First Sunday of Lent
Luke 4:1-13
March 10, 2019

I have a good friend who is faced with a serious, life-changing decision. The choice is between two very fine and worthy activities. For many months now, my friend has been struggling to accomplish both and has been doing an excellent job of it. However, both require a good deal of time and effort, and it has come to the point where my friend must let one of the tasks go. The matter has been taken to discernment.

For Christians, “discernment” is much more than making a choice based on what promises to be the most profitable or gratifying. Christian discernment involves a process of prayer and reflection. When disciples are faced with serious, life-changing decisions, they invoke the guidance and counsel of The Holy Spirit. Trying to set aside earthly concerns and self-interests, a faithful disciple leans in to hear what God is asking.

The Gospel for this First Sunday in Lent is usually referred to as “The temptation of the Lord in the desert.” Certainly, that is the story. But, when we consider that it was, in fact, The Holy Spirit Who led Jesus into the desert, we can better appreciate how the desert experience is the perfect model for Christian discernment.

For the majority of His earthly life, Jesus was involved in two very fine and worthy activities. The Lord went about the task of living as a fully human person, while, at the same time, being fully Divine. He did an excellent job of balancing His two natures. However, as Jesus emerged from His Baptism in the waters of the Jordan River, He heard “A Voice” from heaven.
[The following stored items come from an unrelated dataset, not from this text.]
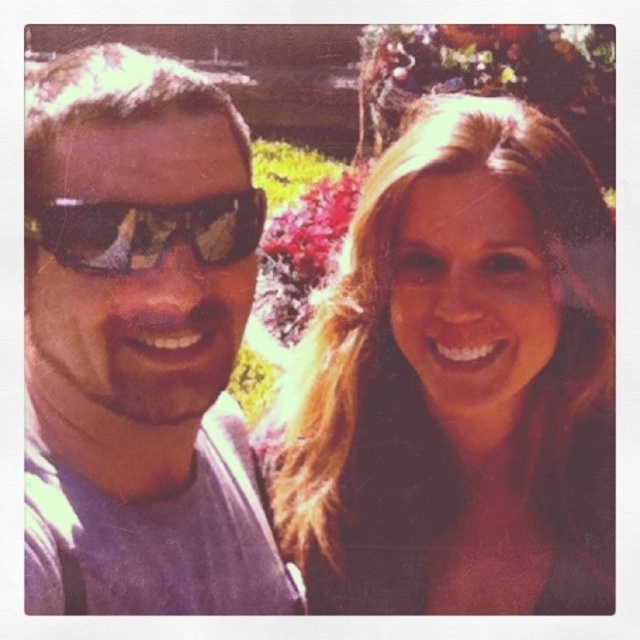 Can you confirm if matte gray shirt at left is taller than black reflective sunglasses at left?

Correct, matte gray shirt at left is much taller as black reflective sunglasses at left.

Can you confirm if matte gray shirt at left is shorter than black reflective sunglasses at left?

In fact, matte gray shirt at left may be taller than black reflective sunglasses at left.

Is point (61, 96) positioned before point (150, 205)?

No, (61, 96) is further to viewer.

Locate an element on the screen. matte gray shirt at left is located at coordinates (140, 344).

Between blonde hair at center and matte gray shirt at left, which one appears on the right side from the viewer's perspective?

blonde hair at center is more to the right.

The width and height of the screenshot is (640, 640). In order to click on blonde hair at center in this screenshot , I will do `click(458, 381)`.

Between point (515, 358) and point (132, 442), which one is positioned in front?

Point (132, 442) is in front.

Locate an element on the screen. blonde hair at center is located at coordinates (458, 381).

Measure the distance between point (378, 500) and camera.

Point (378, 500) and camera are 4.33 feet apart from each other.

Is blonde hair at center closer to camera compared to black reflective sunglasses at left?

No, it is not.

The width and height of the screenshot is (640, 640). Find the location of `blonde hair at center`. blonde hair at center is located at coordinates (458, 381). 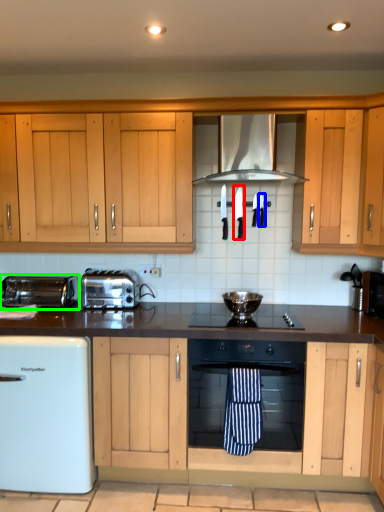 Question: Which is nearer to the appliance (highlighted by a red box)? appliance (highlighted by a blue box) or kitchen appliance (highlighted by a green box).

Choices:
 (A) appliance
 (B) kitchen appliance

Answer: (A) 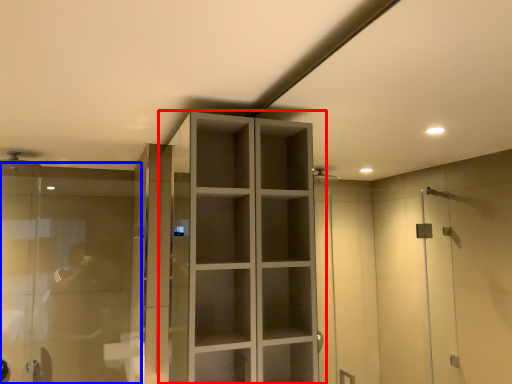 Question: Which object is further to the camera taking this photo, cupboard (highlighted by a red box) or glass door (highlighted by a blue box)?

Choices:
 (A) cupboard
 (B) glass door

Answer: (B) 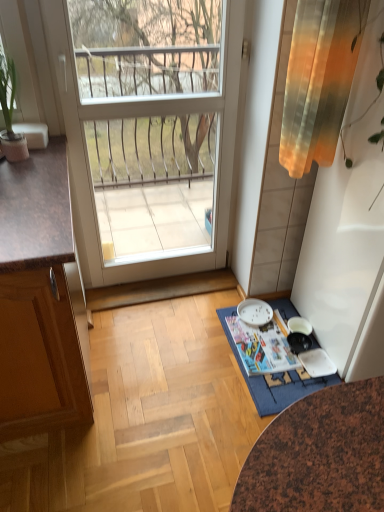 Question: Should I look upward or downward to see green leafy plant in pot at left?

Choices:
 (A) down
 (B) up

Answer: (B)

Question: From the image's perspective, would you say blue fabric doormat at lower center is shown under white glossy door at center?

Choices:
 (A) yes
 (B) no

Answer: (A)

Question: Can you confirm if blue fabric doormat at lower center is smaller than white glossy door at center?

Choices:
 (A) no
 (B) yes

Answer: (B)

Question: Could white glossy door at center be considered to be inside blue fabric doormat at lower center?

Choices:
 (A) yes
 (B) no

Answer: (B)

Question: From the image's perspective, is blue fabric doormat at lower center on white glossy door at center?

Choices:
 (A) yes
 (B) no

Answer: (B)

Question: From a real-world perspective, is blue fabric doormat at lower center below white glossy door at center?

Choices:
 (A) no
 (B) yes

Answer: (B)

Question: Is blue fabric doormat at lower center at the left side of white glossy door at center?

Choices:
 (A) no
 (B) yes

Answer: (A)

Question: From the image's perspective, is blue fabric doormat at lower center on top of gradient fabric curtain at upper right?

Choices:
 (A) yes
 (B) no

Answer: (B)

Question: Is blue fabric doormat at lower center wider than gradient fabric curtain at upper right?

Choices:
 (A) yes
 (B) no

Answer: (A)

Question: Can you confirm if blue fabric doormat at lower center is bigger than gradient fabric curtain at upper right?

Choices:
 (A) no
 (B) yes

Answer: (A)

Question: Is blue fabric doormat at lower center next to gradient fabric curtain at upper right?

Choices:
 (A) no
 (B) yes

Answer: (A)

Question: Is blue fabric doormat at lower center at the left side of gradient fabric curtain at upper right?

Choices:
 (A) no
 (B) yes

Answer: (B)

Question: Is there a large distance between blue fabric doormat at lower center and gradient fabric curtain at upper right?

Choices:
 (A) no
 (B) yes

Answer: (B)

Question: Does white glossy door at center touch gradient fabric curtain at upper right?

Choices:
 (A) no
 (B) yes

Answer: (A) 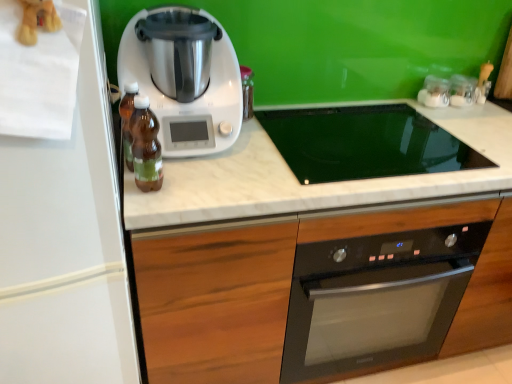 In order to click on vacant space in between brown glass bottle at left, positioned as the 2th bottle in front-to-back order, and clear glass jars at upper right, marked as the first appliance in a right-to-left arrangement in this screenshot , I will do `click(332, 129)`. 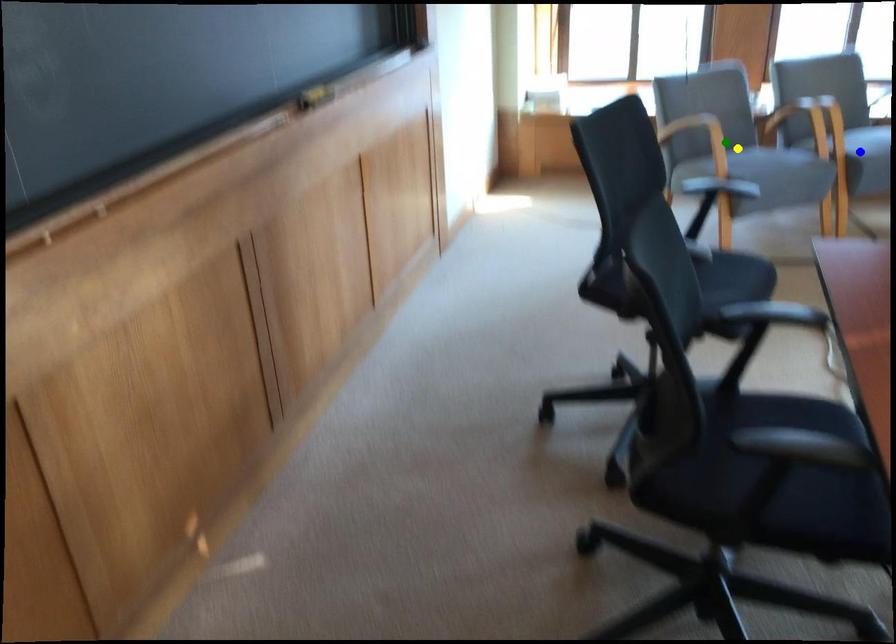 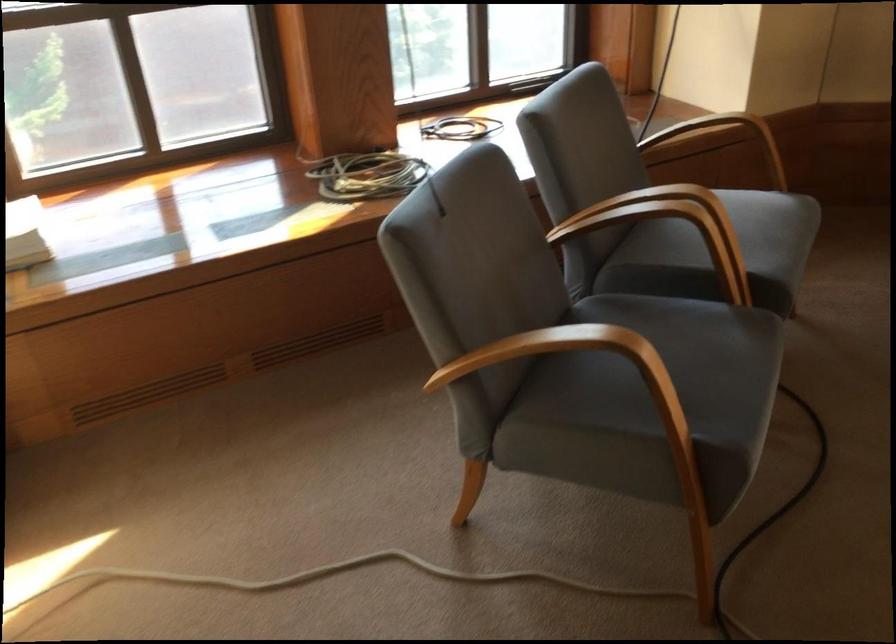 I am providing you with two images of the same scene from different viewpoints. Three points are marked in image1. Which point corresponds to a part or object that is occluded in image2?In image1, three points are marked. Which of them correspond to a part or object that is occluded in image2?Among the three points shown in image1, which one corresponds to a part or object that is no longer visible due to occlusion in image2?

Invisible in image2: blue point. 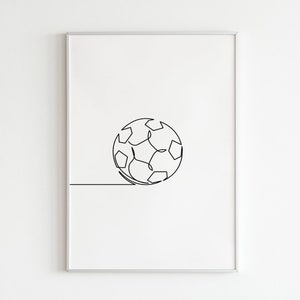 What are the coordinates of `wall` in the screenshot? It's located at (24, 178), (251, 191), (166, 22), (170, 290). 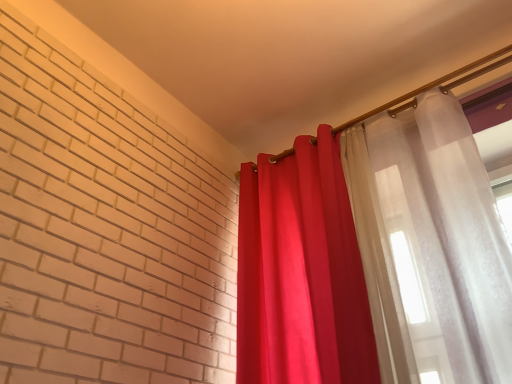 What is the approximate width of matte red curtain at right, the 2th curtain viewed from the right?

matte red curtain at right, the 2th curtain viewed from the right, is 12.48 inches in width.

The height and width of the screenshot is (384, 512). Describe the element at coordinates (301, 272) in the screenshot. I see `matte red curtain at right, the 2th curtain viewed from the right` at that location.

Measure the distance between matte red curtain at right, the 2th curtain viewed from the right, and camera.

matte red curtain at right, the 2th curtain viewed from the right, is 1.56 meters from camera.

Find the location of a particular element. matte red curtain at right, the 2th curtain viewed from the right is located at coordinates (301, 272).

This screenshot has width=512, height=384. Describe the element at coordinates (371, 254) in the screenshot. I see `translucent white curtain at upper right, which is counted as the second curtain, starting from the left` at that location.

This screenshot has width=512, height=384. Identify the location of translucent white curtain at upper right, which is the 1th curtain in right-to-left order. (371, 254).

Where is `matte red curtain at right, the 2th curtain viewed from the right`? The height and width of the screenshot is (384, 512). matte red curtain at right, the 2th curtain viewed from the right is located at coordinates (301, 272).

Can you confirm if translucent white curtain at upper right, which is counted as the second curtain, starting from the left, is positioned to the right of matte red curtain at right, the 2th curtain viewed from the right?

Yes, translucent white curtain at upper right, which is counted as the second curtain, starting from the left, is to the right of matte red curtain at right, the 2th curtain viewed from the right.

Is the position of translucent white curtain at upper right, which is counted as the second curtain, starting from the left, more distant than that of matte red curtain at right, the 2th curtain viewed from the right?

No, the depth of translucent white curtain at upper right, which is counted as the second curtain, starting from the left, is less than that of matte red curtain at right, the 2th curtain viewed from the right.

Which is nearer, (408, 126) or (279, 249)?

Point (408, 126).

Looking at this image, from the image's perspective, which is above, translucent white curtain at upper right, which is the 1th curtain in right-to-left order, or matte red curtain at right, acting as the first curtain starting from the left?

translucent white curtain at upper right, which is the 1th curtain in right-to-left order, is shown above in the image.

From a real-world perspective, is translucent white curtain at upper right, which is counted as the second curtain, starting from the left, over matte red curtain at right, the 2th curtain viewed from the right?

No, from a real-world perspective, translucent white curtain at upper right, which is counted as the second curtain, starting from the left, is not on top of matte red curtain at right, the 2th curtain viewed from the right.

Considering the relative sizes of translucent white curtain at upper right, which is counted as the second curtain, starting from the left, and matte red curtain at right, acting as the first curtain starting from the left, in the image provided, is translucent white curtain at upper right, which is counted as the second curtain, starting from the left, thinner than matte red curtain at right, acting as the first curtain starting from the left,?

Correct, the width of translucent white curtain at upper right, which is counted as the second curtain, starting from the left, is less than that of matte red curtain at right, acting as the first curtain starting from the left.

Between translucent white curtain at upper right, which is counted as the second curtain, starting from the left, and matte red curtain at right, the 2th curtain viewed from the right, which one has less height?

matte red curtain at right, the 2th curtain viewed from the right, is shorter.

Is translucent white curtain at upper right, which is counted as the second curtain, starting from the left, bigger than matte red curtain at right, the 2th curtain viewed from the right?

No.

Would you say translucent white curtain at upper right, which is the 1th curtain in right-to-left order, is inside or outside matte red curtain at right, the 2th curtain viewed from the right?

The correct answer is: outside.

From the picture: Is translucent white curtain at upper right, which is the 1th curtain in right-to-left order, far away from matte red curtain at right, the 2th curtain viewed from the right?

That's not correct — translucent white curtain at upper right, which is the 1th curtain in right-to-left order, is a little close to matte red curtain at right, the 2th curtain viewed from the right.

Is translucent white curtain at upper right, which is the 1th curtain in right-to-left order, looking in the opposite direction of matte red curtain at right, the 2th curtain viewed from the right?

No, translucent white curtain at upper right, which is the 1th curtain in right-to-left order, is not facing the opposite direction of matte red curtain at right, the 2th curtain viewed from the right.

How different are the orientations of translucent white curtain at upper right, which is the 1th curtain in right-to-left order, and matte red curtain at right, acting as the first curtain starting from the left, in degrees?

The facing directions of translucent white curtain at upper right, which is the 1th curtain in right-to-left order, and matte red curtain at right, acting as the first curtain starting from the left, are 2.31 degrees apart.

Identify the location of curtain that appears on the left of translucent white curtain at upper right, which is counted as the second curtain, starting from the left. (301, 272).

Is matte red curtain at right, acting as the first curtain starting from the left, to the left or to the right of translucent white curtain at upper right, which is the 1th curtain in right-to-left order, in the image?

matte red curtain at right, acting as the first curtain starting from the left, is positioned on translucent white curtain at upper right, which is the 1th curtain in right-to-left order,'s left side.

Which object is more forward, matte red curtain at right, the 2th curtain viewed from the right, or translucent white curtain at upper right, which is counted as the second curtain, starting from the left?

translucent white curtain at upper right, which is counted as the second curtain, starting from the left, is in front.

Does point (355, 366) lie behind point (418, 236)?

No, it is in front of (418, 236).

From the image's perspective, is matte red curtain at right, acting as the first curtain starting from the left, under translucent white curtain at upper right, which is the 1th curtain in right-to-left order?

Yes, from the image's perspective, matte red curtain at right, acting as the first curtain starting from the left, is below translucent white curtain at upper right, which is the 1th curtain in right-to-left order.

From a real-world perspective, which is physically above, matte red curtain at right, the 2th curtain viewed from the right, or translucent white curtain at upper right, which is the 1th curtain in right-to-left order?

In real-world perspective, matte red curtain at right, the 2th curtain viewed from the right, is above.

Is matte red curtain at right, the 2th curtain viewed from the right, wider or thinner than translucent white curtain at upper right, which is the 1th curtain in right-to-left order?

In the image, matte red curtain at right, the 2th curtain viewed from the right, appears to be wider than translucent white curtain at upper right, which is the 1th curtain in right-to-left order.

Which of these two, matte red curtain at right, acting as the first curtain starting from the left, or translucent white curtain at upper right, which is counted as the second curtain, starting from the left, stands taller?

translucent white curtain at upper right, which is counted as the second curtain, starting from the left, is taller.

Is matte red curtain at right, acting as the first curtain starting from the left, smaller than translucent white curtain at upper right, which is the 1th curtain in right-to-left order?

No, matte red curtain at right, acting as the first curtain starting from the left, is not smaller than translucent white curtain at upper right, which is the 1th curtain in right-to-left order.

Would you say matte red curtain at right, acting as the first curtain starting from the left, is inside or outside translucent white curtain at upper right, which is the 1th curtain in right-to-left order?

matte red curtain at right, acting as the first curtain starting from the left, is not enclosed by translucent white curtain at upper right, which is the 1th curtain in right-to-left order.

Is matte red curtain at right, acting as the first curtain starting from the left, in contact with translucent white curtain at upper right, which is the 1th curtain in right-to-left order?

Yes, matte red curtain at right, acting as the first curtain starting from the left, is next to translucent white curtain at upper right, which is the 1th curtain in right-to-left order.

Consider the image. Is matte red curtain at right, acting as the first curtain starting from the left, oriented away from translucent white curtain at upper right, which is counted as the second curtain, starting from the left?

No.

Looking at this image, how different are the orientations of matte red curtain at right, acting as the first curtain starting from the left, and translucent white curtain at upper right, which is the 1th curtain in right-to-left order, in degrees?

The angular difference between matte red curtain at right, acting as the first curtain starting from the left, and translucent white curtain at upper right, which is the 1th curtain in right-to-left order, is 2.31 degrees.

Where is `curtain located above the translucent white curtain at upper right, which is the 1th curtain in right-to-left order (from a real-world perspective)`? This screenshot has width=512, height=384. curtain located above the translucent white curtain at upper right, which is the 1th curtain in right-to-left order (from a real-world perspective) is located at coordinates (301, 272).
The words: This is my Son in Whom I am well pleased, were far more than an introduction. The Father was telling The Son that it is time to make a choice. And so, The Holy Spirit led Jesus off by Himself into the quiet of the desert, so that He could lean in and better hear what God was asking of Him.

God was asking Him to offer His human Self as the perfect sacrifice in reparation for the sins of the world.

During His time in the desert, Jesus was definitely tempted…and the temptation was to choose the easy way out. In making this life-changing decision, The Lord rejected what held the promise of being the most profitable or gratifying. Jesus’s choice was the most Selfless decision ever made. He chose to die so that we might live forever. He released His human nature so that we might hope to share in His Divine nature.

Lent is a time of discernment. During these 40 days, we are challenged by The Voice from heaven encouraging us to lean in and listen to what God is asking of us. If we follow where the Holy Spirit leads us, we will emerge from these 40 days just a little less human, and a lot more Divine.